Now, $x+2 \sqrt{5}=0$

$\Rightarrow \quad x=-2 \sqrt{5}$ and $3 x-\sqrt{5}=0$

$\Rightarrow \quad x=\frac{\sqrt{5}}{3}$

Hence, the roots of the equation $3 x^{2}+5 \sqrt{5} x-10=0$ are $-2 \sqrt{5}$ and $\frac{\sqrt{5}}{3}$.

(v) Given equation is $21 x^{2}-2 x+\frac{1}{21}=0$.

On multiplying by 21 on both sides, we get

$441 x^{2}-42 x+1=0$

$441 x^{2}-(21 x+21 x)+1=0$ [by splitting the middle term]

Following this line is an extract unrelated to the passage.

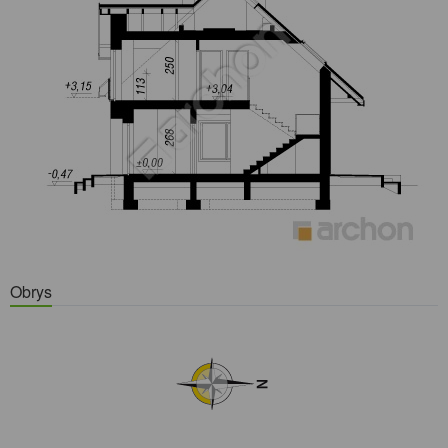
Obrys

$\Rightarrow \quad 441 x^{2}-21 x-21 x+1=0$

$\Rightarrow \quad 21 x(21 x-1)-1(21 x-1)=0$

$\Rightarrow \quad(21 x-1)(21 x-1)=0$

Now, $21 x-1=0 \Rightarrow x=\frac{1}{21}$ and $21 x-1=0$

$\therefore$ $x=\frac{1}{21}$

Hence, the roots of the equation $441 x^{2}-42 x+1=0$ are $\frac{1}{21}$ and $\frac{1}{21}$.